Steve Jobs

La intención de la impecable estructura en tres actos que Aaron Sorkin concibió para el guión de Steve Jobs es la de generar esa sensación circular, casi reiterativa –de ahí que la acción gire siempre en torno a los mismos personajes, como fantasmas condenados a repetir siempre las mismas acciones–, que impregna un largometraje que dibuja una imagen poco o nada halagüeña de su protagonista. Alguien prácticamente imposible de redimir en su egoísmo, que casi roza lo sociopático.

Salvo por su relación con su hija Lisa (Makenzie Moss, Ripley Sobo y Perla Haney-Jardine).

Ahí es donde ese bucle narrativo se rompe, y las barreras emocionales de Jobs (Michael Fassbender) se desmoronan, hasta el punto de llegar a afectar, y a implicar de forma directa, al resto de figuras que pululan a su alrededor.

Sorkin define al (co)fundador de Apple como alguien incapaz de conectar con los demás si no es vehiculando sus sentimientos a través de su trabajo.
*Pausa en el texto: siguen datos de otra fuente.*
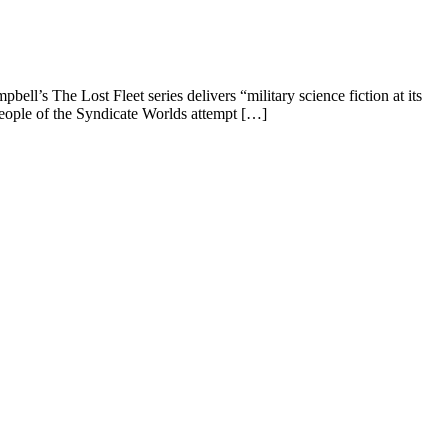
’s The Lost Fleet series delivers “military science fiction at its
people of the Syndicate Worlds attempt […]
No es casual, pues, que su actitud hacia Lisa cambie desde el momento en que ésta hace un pequeño dibujo en una versión temprana del programa MacPaint: sin ser consciente de ello, la niña habla, por primera vez, el mismo lenguaje que su progenitor.

Una parte fundamental de la relación padre/hijo está, precisamente, en el reflejo de nuestra idiosincrasia que reconocemos en ellos. Es decir, en darnos cuenta de que, para bien y para mal, han heredado una parte de quienes somos.

Y para alguien que, como señala John Sculley (Jeff Daniels), está profundamente marcado por el hecho de haber sido dado en adopción –y la sensación de abandono provocada por ello–, verse a sí mismo reproducido en una niña cuya paternidad ha negado de forma tajante resulta, como mínimo, impactante.

Desde ese momento, la lucha interna de Jobs, más allá de las derivas empresariales y tecnológicas con las que pretende revolucionar la industria, es la de evitar convertirse en el mismo tipo de figura ausente que sufrió él. Pero apenas es capaz de lograrlo. Al menos, hasta el clímax del largometraje.

Allí, por primera vez en todo el relato, Jobs pone por delante su necesidad de hablar con Lisa a la presentación de Apple que está a punto de empezar. Y también por primera vez, la acción sale del interior de un edificio de convenciones, y es el sol, y no la luz artificial, lo que ilumina a los personajes.

Ése es el momento de redención, de autodescubrimiento de Jobs, porque, por primera vez en toda la película, decide crear una pieza de tecnología, el iPod, como regalo para su hija. Un cambio de actitud empresarial que refleja también la evolución interior de un ser humano que ha logrado, por fin, utilizar el amor que siente –y que tanto le ha costado reconocer– para reinventarse, para mejorar… Aunque sea solamente, claro está, en la ficción creada por Sorkin y Boyle.